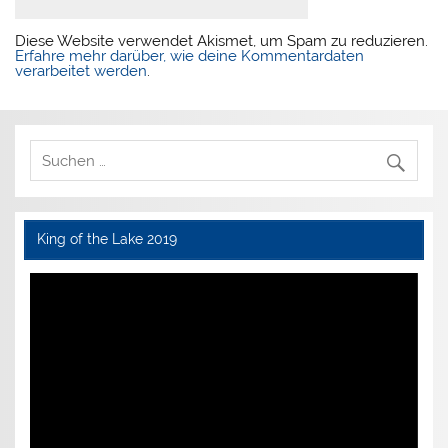
Diese Website verwendet Akismet, um Spam zu reduzieren.
Erfahre mehr darüber, wie deine Kommentardaten
verarbeitet werden
.
King of the Lake 2019
Video-
Player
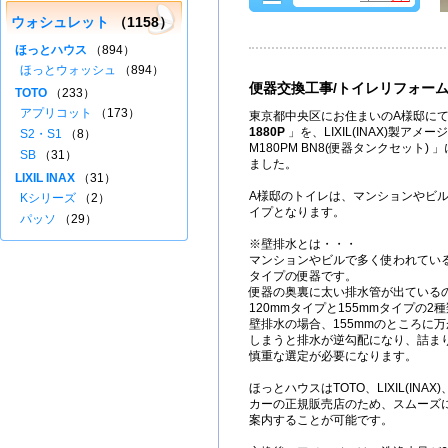
ウォシュレット
（1158）
ほっとハウス
（894）
ほっとウォッシュ
（894）
便器交換工事/トイレリフォー
TOTO
（233）
アプリコット
（173）
東京都中央区にお住まいのA様邸にて
1880P
」を、LIXIL(INAX)製アメージュ
S2・S1
（8）
M180PM BN8(便器タンクセット
SB
（31）
ました。
LIXIL INAX
（31）
A様邸のトイレは、マンションやビ
Kシリーズ
（2）
イプとなります。
パッソ
（29）
※壁排水とは・・・
マンションやビルで多く使われてい
タイプの便器です。
便器の奥裏に太い排水管が出ている
120mmタイプと155mmタイプの2
壁排水の場合、155mmのところに万
しまうと排水が逆勾配になり、詰ま
慎重な選定が必要になります。
ほっとハウスはTOTO、LIXIL(IN
カーの正規販売店のため、スムーズ
案内することが可能です。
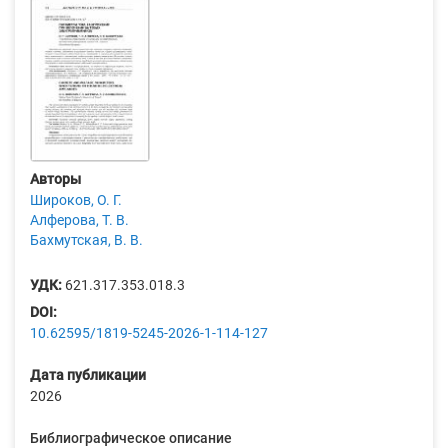
Авторы
Широков, О. Г.
Алферова, Т. В.
Бахмутская, В. В.
УДК:
621.317.353.018.3
DOI:
10.62595/1819-5245-2026-1-114-127
Дата публикации
2026
Библиографическое описание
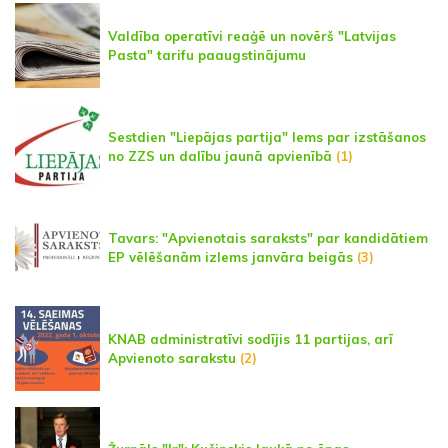
Valdība operatīvi reaģē un novērš "Latvijas
Pasta" tarifu paaugstinājumu
Sestdien "Liepājas partija" lems par izstāšanos
no ZZS un dalību jaunā apvienībā
(1)
Tavars: "Apvienotais saraksts" par kandidātiem
EP vēlēšanām izlems janvāra beigās
(3)
KNAB administratīvi sodījis 11 partijas, arī
Apvienoto sarakstu
(2)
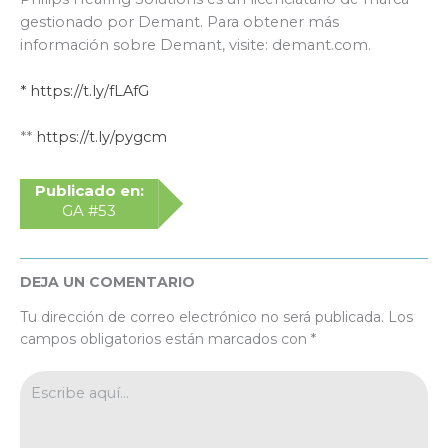
gestionado por Demant. Para obtener más
información sobre Demant, visite: demant.com.
* https://t.ly/fLAfG
**
https://t.ly/pygcm
Publicado en:
GA #53
DEJA UN COMENTARIO
Tu dirección de correo electrónico no será publicada.
Los
campos obligatorios están marcados con
*
Escribe
aquí...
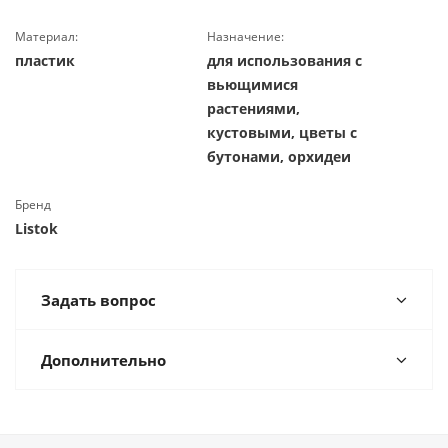
Материал:
Назначение:
пластик
для использования с
вьющимися
растениями,
кустовыми, цветы с
бутонами, орхидеи
Бренд
Listok
Задать вопрос
Дополнительно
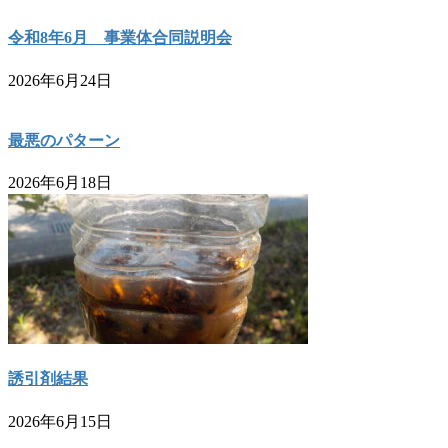
令和8年6月 事業体合同説明会
2026年6月24日
最悪のパターン
2026年6月18日
誘引剤結果
2026年6月15日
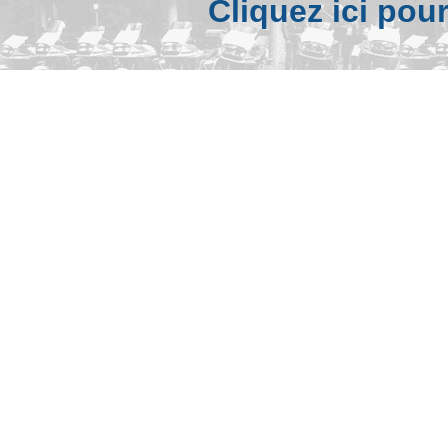
Cliquez ici pou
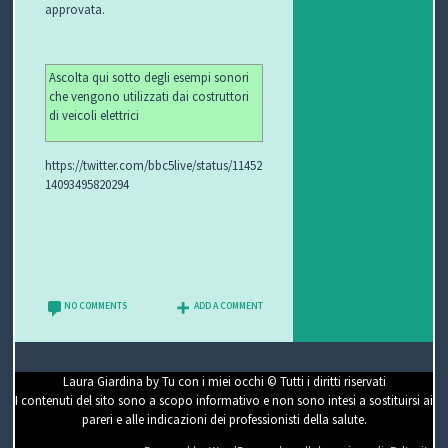
approvata.
Ascolta qui sotto degli esempi sonori
che vengono utilizzati dai costruttori
di veicoli elettrici
https://twitter.com/bbc5live/status/11452
14093495820294
NO COMMENTS
ADD A COMMENT
Laura Giardina by Tu con i miei occhi © Tutti i diritti riservati
I contenuti del sito sono a scopo informativo e non sono intesi a sostituirsi ai
pareri e alle indicazioni dei professionisti della salute.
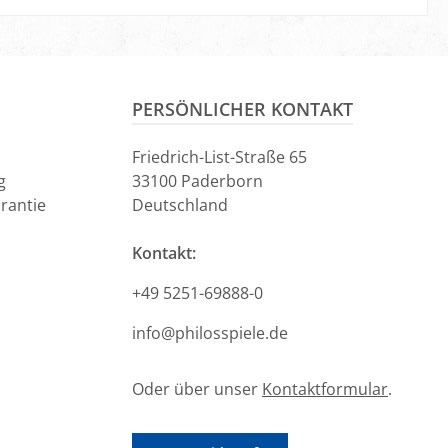
PERSÖNLICHER KONTAKT
Friedrich-List-Straße 65
g
33100 Paderborn
rantie
Deutschland
Kontakt:
+49 5251-69888-0
info@philosspiele.de
Oder über unser
Kontaktformular
.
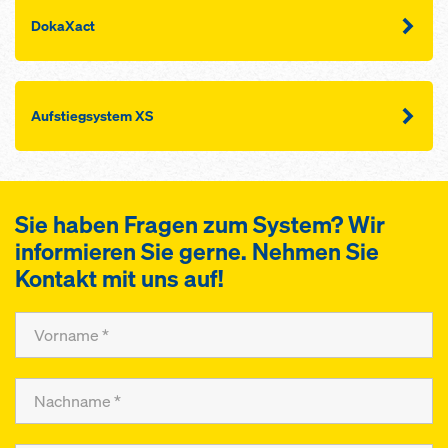
DokaXact
Aufstiegsystem XS
Sie haben Fragen zum System? Wir
informieren Sie gerne. Nehmen Sie
Kontakt mit uns auf!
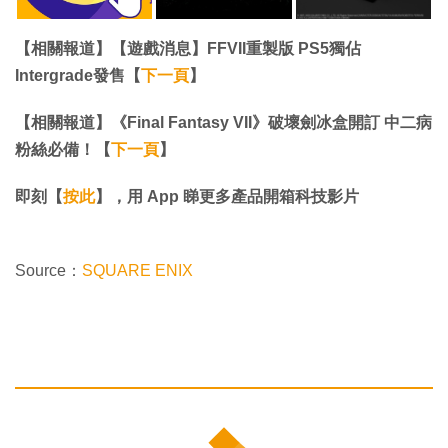
【相關報道】【遊戲消息】FFVII重製版 PS5獨佔
Intergrade發售【
下一頁
】
【相關報道】《Final Fantasy VII》破壞劍冰盒開訂 中二病
粉絲必備！【
下一頁
】
即刻【
按此
】，用 App 睇更多產品開箱科技影片
Source：
SQUARE ENIX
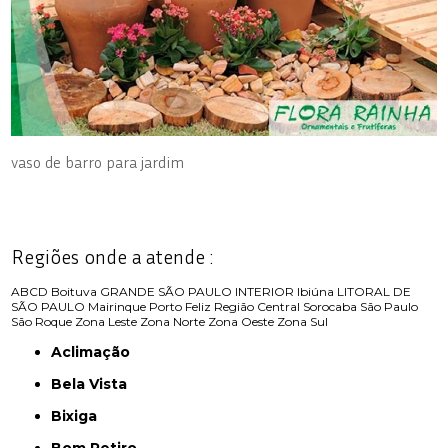
vaso de barro para jardim
Regiões onde a atende :
ABCD
Boituva
GRANDE SÃO PAULO
INTERIOR
Ibiúna
LITORAL DE
SÃO PAULO
Mairinque
Porto Feliz
Região Central
Sorocaba
São Paulo
São Roque
Zona Leste
Zona Norte
Zona Oeste
Zona Sul
Aclimação
Bela Vista
Bixiga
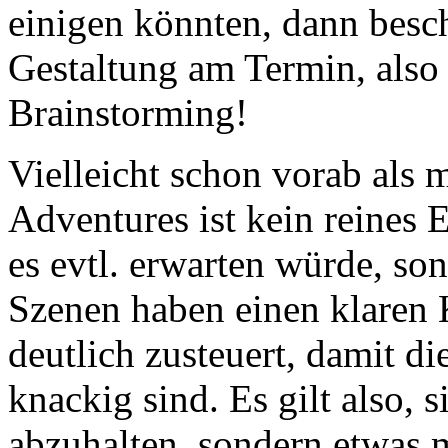
einigen könnten, dann besch
Gestaltung am Termin, also l
Brainstorming!
Vielleicht schon vorab als
Adventures ist kein reines 
es evtl. erwarten würde, s
Szenen haben einen klaren 
deutlich zusteuert, damit d
knackig sind. Es gilt also, 
abzuhalten, sondern etwas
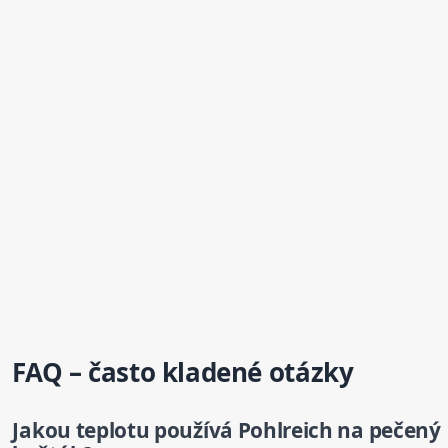
FAQ – často kladené otázky
Jakou teplotu používá Pohlreich na
pečený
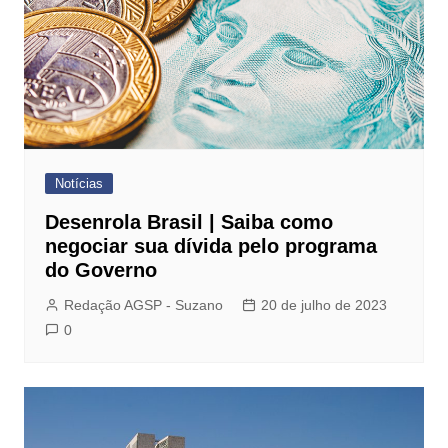
Notícias
Desenrola Brasil | Saiba como
negociar sua dívida pelo programa
do Governo
Redação AGSP - Suzano
20 de julho de 2023
0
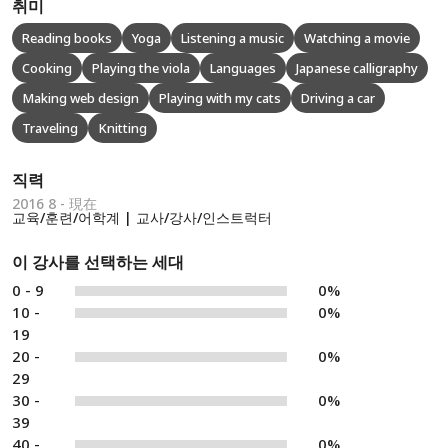
취미
Reading books
Yoga
Listening a music
Watching a movie
Cooking
Playing the viola
Languages
Japanese calligraphy
Making web design
Playing with my cats
Driving a car
Traveling
Knitting
직력
2016 8 - 現在
교육/훈련/어학계 | 교사/강사/인스트럭터
이 강사를 선택하는 세대
0 - 9
0%
10 -
0%
19
20 -
0%
29
30 -
0%
39
40 -
0%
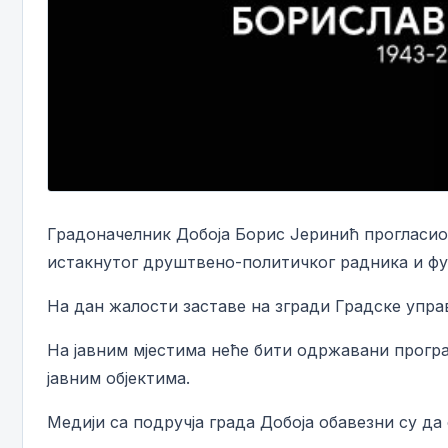
Градоначелник Добоја Борис Јеринић прогласио 
истакнутог друштвено-политичког радника и фу
На дан жалости заставе на згради Градске управ
На јавним мјестима неће бити одржавани програ
јавним објектима.
Медији са подручја града Добоја обавезни су да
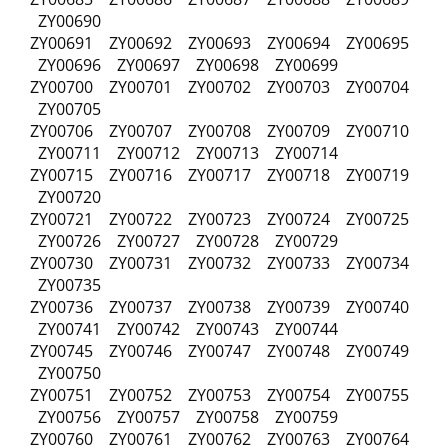
ZY00690
ZY00691 ZY00692 ZY00693 ZY00694 ZY00695
ZY00696 ZY00697 ZY00698 ZY00699
ZY00700 ZY00701 ZY00702 ZY00703 ZY00704
ZY00705
ZY00706 ZY00707 ZY00708 ZY00709 ZY00710
ZY00711 ZY00712 ZY00713 ZY00714
ZY00715 ZY00716 ZY00717 ZY00718 ZY00719
ZY00720
ZY00721 ZY00722 ZY00723 ZY00724 ZY00725
ZY00726 ZY00727 ZY00728 ZY00729
ZY00730 ZY00731 ZY00732 ZY00733 ZY00734
ZY00735
ZY00736 ZY00737 ZY00738 ZY00739 ZY00740
ZY00741 ZY00742 ZY00743 ZY00744
ZY00745 ZY00746 ZY00747 ZY00748 ZY00749
ZY00750
ZY00751 ZY00752 ZY00753 ZY00754 ZY00755
ZY00756 ZY00757 ZY00758 ZY00759
ZY00760 ZY00761 ZY00762 ZY00763 ZY00764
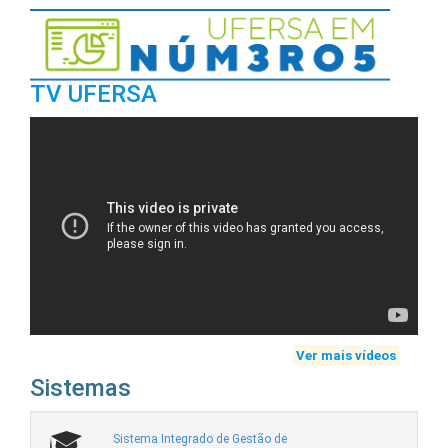
TV UFERSA
Ver mais vídeos
Sistemas
Sistema Integrado de Gestão de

┄┄┄┄┄┄

(Goal of the exercise):
An exact retyping of the entries, without images, is the required answer.

(Answer to this task):
Diese Website verwendet Akismet, um Spam zu reduzieren.
Erfahre mehr darüber, wie deine Kommentardaten
verarbeitet werden
.
King of the Lake 2019
Video-
Player
ウォシュレット
（1158）
ほっとハウス
（894）
ほっとウォッシュ
（894）
便器交換工事/トイレリフォー
TOTO
（233）
アプリコット
（173）
東京都中央区にお住まいのA様邸にて
1880P
」を、LIXIL(INAX)製アメージュ
S2・S1
（8）
M180PM BN8(便器タンクセット
SB
（31）
ました。
LIXIL INAX
（31）
A様邸のトイレは、マンションやビ
Kシリーズ
（2）
イプとなります。
パッソ
（29）
※壁排水とは・・・
マンションやビルで多く使われてい
タイプの便器です。
便器の奥裏に太い排水管が出ている
120mmタイプと155mmタイプの2
壁排水の場合、155mmのところに万
しまうと排水が逆勾配になり、詰ま
慎重な選定が必要になります。
ほっとハウスはTOTO、LIXIL(IN
カーの正規販売店のため、スムーズ
案内することが可能です。
Авторы
Широков, О. Г.
Алферова, Т. В.
Бахмутская, В. В.
УДК:
621.317.353.018.3
DOI:
10.62595/1819-5245-2026-1-114-127
Дата публикации
2026
Библиографическое описание
Valdība operatīvi reaģē un novērš "Latvijas
Pasta" tarifu paaugstinājumu
Sestdien "Liepājas partija" lems par izstāšanos
no ZZS un dalību jaunā apvienībā
(1)
Tavars: "Apvienotais saraksts" par kandidātiem
EP vēlēšanām izlems janvāra beigās
(3)
KNAB administratīvi sodījis 11 partijas, arī
Apvienoto sarakstu
(2)
gestionado por Demant. Para obtener más
información sobre Demant, visite: demant.com.
* https://t.ly/fLAfG
**
https://t.ly/pygcm
Publicado en:
GA #53
DEJA UN COMENTARIO
Tu dirección de correo electrónico no será publicada.
Los
campos obligatorios están marcados con
*
Escribe
aquí...
Материал:
Назначение:
пластик
для использования с
вьющимися
растениями,
кустовыми, цветы с
бутонами, орхидеи
Бренд
Listok
Задать вопрос
Дополнительно
令和8年6月 事業体合同説明会
2026年6月24日
最悪のパターン
2026年6月18日
誘引剤結果
2026年6月15日
Cliquez ici pou
approvata.
Ascolta qui sotto degli esempi sonori
che vengono utilizzati dai costruttori
di veicoli elettrici
https://twitter.com/bbc5live/status/11452
14093495820294
NO COMMENTS
ADD A COMMENT
Laura Giardina by Tu con i miei occhi © Tutti i diritti riservati
I contenuti del sito sono a scopo informativo e non sono intesi a sostituirsi ai
pareri e alle indicazioni dei professionisti della salute.
PERSÖNLICHER KONTAKT
Friedrich-List-Straße 65
g
33100 Paderborn
rantie
Deutschland
Kontakt:
+49 5251-69888-0
info@philosspiele.de
Oder über unser
Kontaktformular
.
DokaXact
Aufstiegsystem XS
Sie haben Fragen zum System? Wir
informieren Sie gerne. Nehmen Sie
Kontakt mit uns auf!
【相關報道】【遊戲消息】FFVII重製版 PS5獨佔
Intergrade發售【
下一頁
】
【相關報道】《Final Fantasy VII》破壞劍冰盒開訂 中二病
粉絲必備！【
下一頁
】
即刻【
按此
】，用 App 睇更多產品開箱科技影片
Source：
SQUARE ENIX
vaso de barro para jardim
Regiões onde a atende :
ABCD
Boituva
GRANDE SÃO PAULO
INTERIOR
Ibiúna
LITORAL DE
SÃO PAULO
Mairinque
Porto Feliz
Região Central
Sorocaba
São Paulo
São Roque
Zona Leste
Zona Norte
Zona Oeste
Zona Sul
Aclimação
Bela Vista
Bixiga
einigen könnten, dann besch
Gestaltung am Termin, also l
Brainstorming!
Vielleicht schon vorab als
Adventures ist kein reines 
es evtl. erwarten würde, s
Szenen haben einen klaren 
deutlich zusteuert, damit d
knackig sind. Es gilt also, 
abzuhalten, sondern etwas
FAQ – často kladené otázky
Jakou teplotu používá Pohlreich na
pečený
Notícias
Desenrola Brasil | Saiba como
negociar sua dívida pelo programa
do Governo
Redação AGSP - Suzano
20 de julho de 2023
0
취미
Reading books
Yoga
Listening a music
Watching a movie
Cooking
Playing the viola
Languages
Japanese calligraphy
Making web design
Playing with my cats
Driving a car
Traveling
Knitting
직력
2016 8 - 現在
교육/훈련/어학계 | 교사/강사/인스트럭터
이 강사를 선택하는 세대
0 - 9
0%
10 -
0%
19
20 -
0%
29
30 -
0%
39
40 -
0%
Градоначелник Добоја Борис Јеринић прогласио 
истакнутог друштвено-политичког радника и фу
На дан жалости заставе на згради Градске управ
На јавним мјестима неће бити одржавани програ
јавним објектима.
Медији са подручја града Добоја обавезни су да
ZY00690
ZY00691 ZY00692 ZY00693 ZY00694 ZY00695
ZY00696 ZY00697 ZY00698 ZY00699
ZY00700 ZY00701 ZY00702 ZY00703 ZY00704
ZY00705
ZY00706 ZY00707 ZY00708 ZY00709 ZY00710
ZY00711 ZY00712 ZY00713 ZY00714
ZY00715 ZY00716 ZY00717 ZY00718 ZY00719
ZY00720
ZY00721 ZY00722 ZY00723 ZY00724 ZY00725
ZY00726 ZY00727 ZY00728 ZY00729
ZY00730 ZY00731 ZY00732 ZY00733 ZY00734
ZY00735
ZY00736 ZY00737 ZY00738 ZY00739 ZY00740
ZY00741 ZY00742 ZY00743 ZY00744
ZY00745 ZY00746 ZY00747 ZY00748 ZY00749
ZY00750
ZY00751 ZY00752 ZY00753 ZY00754 ZY00755
ZY00756 ZY00757 ZY00758 ZY00759
ZY00760 ZY00761 ZY00762 ZY00763 ZY00764
TV UFERSA
Ver mais vídeos
Sistemas
Sistema Integrado de Gestão de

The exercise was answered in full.